Tuesday, March 18, 2008

Sarah Connor on Chess

The latest Channel 9 series Terminator: The Sarah Connor Chronicles makes extensive use of chess in its story lines. For instance, the third episode featured "The Turk", while the fifth one, on air just a few moments ago, was named after my current favourite opening "Queen's Gambit".

During the closing stages of tonight's episode, our central character, Sarah, delivers the following monologue:

If there is a flaw in chess as a game of war, it is this. Unlike war, the rules of chess are constant, the pieces unchangeable. You will never win the heart of a rook or the mind of a knight. They are deaf to your arguments. And so be it.

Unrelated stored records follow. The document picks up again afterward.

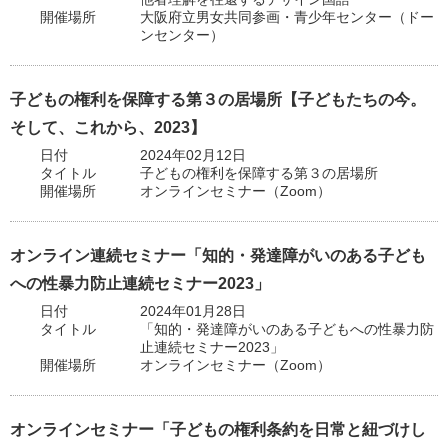
開催場所
大阪府立男女共同参画・青少年センター（ドー
ンセンター）
子どもの権利を保障する第３の居場所【子どもたちの今。
そして、これから、2023】
日付
2024年02月12日
タイトル
子どもの権利を保障する第３の居場所
開催場所
オンラインセミナー（Zoom）
オンライン連続セミナー「知的・発達障がいのある子ども
への性暴力防止連続セミナー2023」
日付
2024年01月28日
タイトル
「知的・発達障がいのある子どもへの性暴力防
止連続セミナー2023」
開催場所
オンラインセミナー（Zoom）
オンラインセミナー「子どもの権利条約を日常と紐づけし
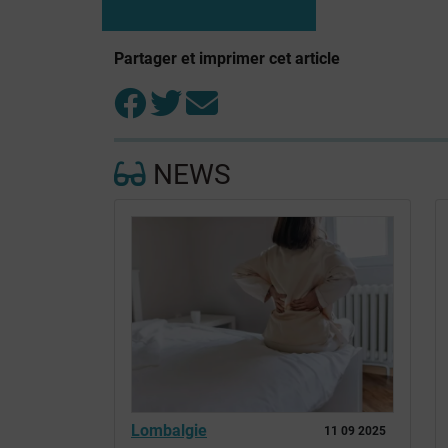
Partager et imprimer cet article
NEWS
Lombalgie
11 09 2025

The goal of a chess game is total annihilation. But, in war, even as the blood beats in your ears and you race after your enemy, there is the hope that saner minds than yours will stop you before you reach your target. In war, unlike chess, rules can be changed. Truces can be called. The greatest of enemies can become the best of friends.

In war - there is hope.

Yeah right.

3 comments:

Anonymous said...

How about that. There's hope in war. The things you learn from tv. Of course, in war you don't get all your pieces (i.e. friends, family) back for the next war.

--Daniel J. Andrews

DeNovoMeme said...

Good grief! "There's hope in war." The corollary is, then, that there is no hope in chess. 8-0

Us said...

Just saw a repeat of this episode & wanted to jot down an accurate copy of Sarah Connor's closing line...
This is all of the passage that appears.